I managed to write a file to GCS as follows (gcsService is a Storage object configured with authentications and so on):

private void uploadStream(String path, String name, String contentType, InputStream stream, String bucketName) throws IOException, GeneralSecurityException {
    InputStreamContent contentStream = new InputStreamContent(contentType, stream);
    StorageObject objectMetadata = new StorageObject()
                .setName(path+"/"+name)
                .setAcl(Arrays.asList(new ObjectAccessControl().setEntity("allUsers").setRole("READER")));
    Storage.Objects.Insert insertRequest = gcsService.objects()
                .insert(bucketName, objectMetadata, contentStream);   
    insertRequest.execute();
}

Unfortunately, I have been unable to figure out how to write to GCS in chunks. Google's documentation seems to suggest two approaches. One involves "Resumable" Insert requests: https://cloud.google.com/storage/docs/json_api/v1/how-tos/upload

And the other approach involves "Compose" requests: https://cloud.google.com/storage/docs/json_api/v1/objects/compose

I've been trying to get a "Resumable" upload set up, but I can't get it to work.

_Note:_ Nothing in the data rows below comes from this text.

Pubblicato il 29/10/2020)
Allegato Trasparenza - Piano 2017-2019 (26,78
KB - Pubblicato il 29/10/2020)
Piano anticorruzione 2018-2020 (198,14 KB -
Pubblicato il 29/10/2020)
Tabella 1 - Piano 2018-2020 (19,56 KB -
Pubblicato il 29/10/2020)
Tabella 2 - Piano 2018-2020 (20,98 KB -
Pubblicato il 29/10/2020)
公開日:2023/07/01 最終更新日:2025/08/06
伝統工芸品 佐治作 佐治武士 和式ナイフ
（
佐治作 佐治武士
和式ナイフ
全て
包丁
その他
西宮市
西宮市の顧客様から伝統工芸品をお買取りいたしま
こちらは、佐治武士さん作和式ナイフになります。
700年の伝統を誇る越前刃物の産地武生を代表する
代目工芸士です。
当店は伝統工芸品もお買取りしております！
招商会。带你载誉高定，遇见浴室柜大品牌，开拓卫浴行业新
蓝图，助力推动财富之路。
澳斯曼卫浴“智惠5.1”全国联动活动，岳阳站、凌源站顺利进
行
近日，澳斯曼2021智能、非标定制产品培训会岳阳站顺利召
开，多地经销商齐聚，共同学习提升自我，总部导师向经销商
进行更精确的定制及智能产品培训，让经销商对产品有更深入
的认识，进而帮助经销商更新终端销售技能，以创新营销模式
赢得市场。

Any ideas? My specific questions are:

  • What is an elegant and/or appropriate way to upload in chunks to GCS?
  • Does anyone know how to set up Resumable uploads to GCS via Insert requests in Java? Can that be done at all?
1

1 Answers

1
votes

Got it to work - it was a hassle. For the record, the answers to my questions are:

  • "Resumable" upload works in Java and is an elegant and perhaps the preferred way (I'm not an expert and so I'm not sure) for uploading files in chunks to GCS.
  • A "Resumable" upload can be set up in Java as described below.

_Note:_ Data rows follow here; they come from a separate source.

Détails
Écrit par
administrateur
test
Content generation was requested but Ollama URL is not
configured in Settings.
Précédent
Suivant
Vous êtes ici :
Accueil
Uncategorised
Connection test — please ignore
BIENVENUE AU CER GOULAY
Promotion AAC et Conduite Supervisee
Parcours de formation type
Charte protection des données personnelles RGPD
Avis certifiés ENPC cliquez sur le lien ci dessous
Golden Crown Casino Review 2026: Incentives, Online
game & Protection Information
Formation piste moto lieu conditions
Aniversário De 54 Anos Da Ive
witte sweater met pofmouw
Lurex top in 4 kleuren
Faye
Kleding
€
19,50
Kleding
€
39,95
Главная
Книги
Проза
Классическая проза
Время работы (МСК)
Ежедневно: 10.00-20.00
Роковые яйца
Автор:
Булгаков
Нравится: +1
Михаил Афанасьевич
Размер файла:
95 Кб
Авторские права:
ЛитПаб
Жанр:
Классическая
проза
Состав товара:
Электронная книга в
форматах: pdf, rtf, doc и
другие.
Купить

I ended up having two methods - one for initiating the upload, and one for sending chunks.

private String initiateResumableUpload() throws IOException {
        String URI = "https://storage.googleapis.com/" + bucket + "/" + path;
        GenericUrl url = new GenericUrl(URI);
        HttpRequest req = requestFactory.buildPostRequest(url, new ByteArrayContent("text/plain", new byte[0]));
        HttpHeaders headers = new HttpHeaders();
        headers.set("x-goog-resumable", "start");
        headers.setContentLength((long) 0);
        headers.setContentType("text/plain");
        req.setHeaders(headers);
        req.setReadTimeout((int) DEFAULT_TIMEOUT);
        req.setResponseHeaders(headers);
        HttpResponse resp;
        try {
            resp = req.execute();
        } catch (IOException e) {
            throw e;
        }
        if (resp.getStatusCode() == 201) {
            String location = resp.getHeaders().getLocation();
            return location;

        } else {
            throw new IOException();
        }
    }

The requestFactory should know your appropriately generated credentials.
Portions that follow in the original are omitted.